Task objective - Print out all of the records exactly; no picture belongs in the result.

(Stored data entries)
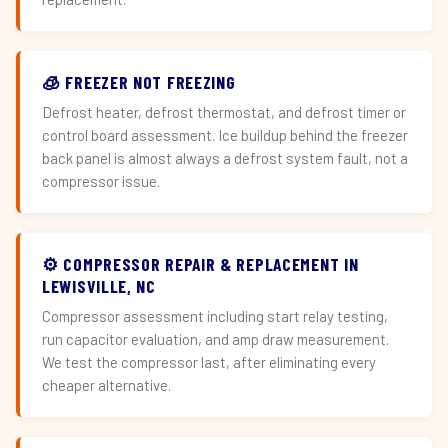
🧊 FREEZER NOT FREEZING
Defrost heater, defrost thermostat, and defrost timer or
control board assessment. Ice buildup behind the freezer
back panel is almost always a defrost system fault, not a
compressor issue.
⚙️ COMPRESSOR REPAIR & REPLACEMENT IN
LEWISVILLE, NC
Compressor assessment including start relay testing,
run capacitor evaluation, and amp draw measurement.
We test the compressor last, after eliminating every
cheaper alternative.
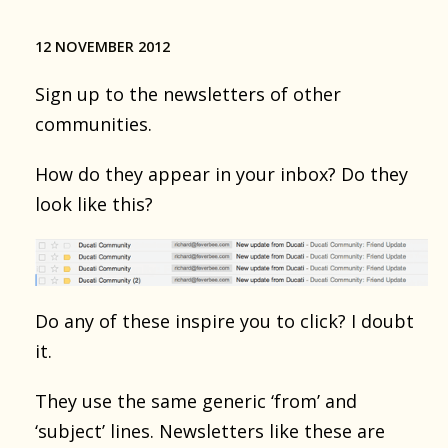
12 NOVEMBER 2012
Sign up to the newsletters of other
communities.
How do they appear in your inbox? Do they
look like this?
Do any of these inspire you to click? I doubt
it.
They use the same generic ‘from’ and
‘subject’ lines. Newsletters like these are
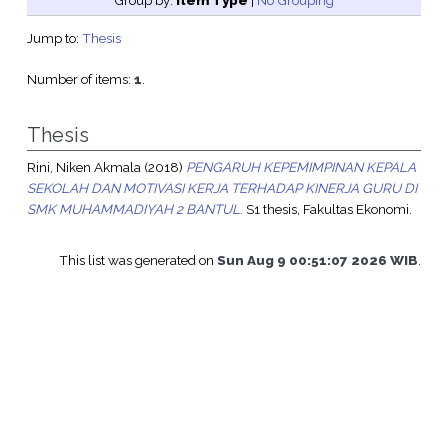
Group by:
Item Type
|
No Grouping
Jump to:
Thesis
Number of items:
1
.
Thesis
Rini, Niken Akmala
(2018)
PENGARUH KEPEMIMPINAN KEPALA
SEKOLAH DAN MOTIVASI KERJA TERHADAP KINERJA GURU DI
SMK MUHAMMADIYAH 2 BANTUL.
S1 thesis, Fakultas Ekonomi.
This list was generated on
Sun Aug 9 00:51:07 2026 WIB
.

Solution to this task -
🧊 FREEZER NOT FREEZING
Defrost heater, defrost thermostat, and defrost timer or
control board assessment. Ice buildup behind the freezer
back panel is almost always a defrost system fault, not a
compressor issue.
⚙️ COMPRESSOR REPAIR & REPLACEMENT IN
LEWISVILLE, NC
Compressor assessment including start relay testing,
run capacitor evaluation, and amp draw measurement.
We test the compressor last, after eliminating every
cheaper alternative.
12 NOVEMBER 2012
Sign up to the newsletters of other
communities.
How do they appear in your inbox? Do they
look like this?
Do any of these inspire you to click? I doubt
it.
They use the same generic ‘from’ and
‘subject’ lines. Newsletters like these are
Group by:
Item Type
|
No Grouping
Jump to:
Thesis
Number of items:
1
.
Thesis
Rini, Niken Akmala
(2018)
PENGARUH KEPEMIMPINAN KEPALA
SEKOLAH DAN MOTIVASI KERJA TERHADAP KINERJA GURU DI
SMK MUHAMMADIYAH 2 BANTUL.
S1 thesis, Fakultas Ekonomi.
This list was generated on
Sun Aug 9 00:51:07 2026 WIB
.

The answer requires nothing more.